Book of the week: Coming Apart: The State of White America, 1960–2010 by Charles Murray
The sociologist and co-author of The Bell Curve traces the inequalities in American life to the social division and isolation of an educated elite from an undereducated lower class.
“Charles Murray is back, and the debate about wealth and inequality will never be the same,” said Kay S. Hymowitz in City Journal. With Coming Apart, the conservative sociologist and co-author of The Bell Curve has delivered “a richly detailed corrective” to the idea, popularized by the Occupy Wall Street movement, that what divides America is simple income inequality. Murray agrees that a fissure exists, but his survey yields evidence of a deeper cultural cleavage, even among white Americans. A “new upper class,” he says, has unwittingly contributed to the creation of a near-permanent caste system by completely isolating itself socially from an undereducated lower class.
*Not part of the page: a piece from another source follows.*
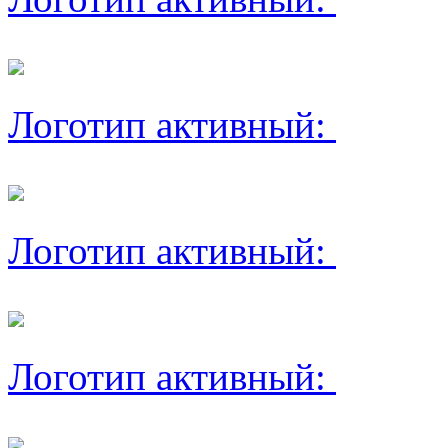
Логотип активный:
Логотип активный:
Логотип активный:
Murray’s “cognitive elite” aren’t selfish heathens: They work hard, stay married, dote on their children, and attend church or synagogue. It’s across town that traditional values seem to be collapsing.
Engagement from the Right on this problem is long overdue, said Niall Ferguson in Newsweek. Murray’s work now ranks as “by far the best available analysis of modern American inequality,” and it starts with his suggestion that we think of white America as living in distinct communities—“Belmont” for the elite and “Fishtown” for the undereducated. In Belmont, the natives perpetuate their advantages in our knowledge-based economy by sending their children to top-tier schools and seeing that they marry only their own kind. In Fishtown, marriage, industriousness, and religion are meanwhile in steep decline, depriving individuals of the traditional pillars of happy, successful lives. Murray doesn’t ask for a government solution, as a liberal would; he proposes instead that the residents of Belmont choose for themselves to reconnect in meaningful ways with Fishtown.
If only he hadn’t attempted to explain why the breakdown occurred, said Roger Lowenstein in Bloomberg Businessweek. When the topic is civic virtues, “Murray’s description of past American exceptionalism is as inspiring as any I have read,” and “only occasionally” do his “moralism and finger-wagging offend.” But in the last third of the book, he casts aside arguments from evidence and instead heaps blame blindly on “the welfare state”—never explaining why social cohesion is weaker today than in the 1960s, when government assistance to the poor was significantly higher. Perhaps the distorted incentives created by government aid have kept the poor down and the rich idle, but Murray falls far short of proving it. Read him for his “incisive, alarming” portrait of a divided America, not his “hugely frustrating” analysis of the causes.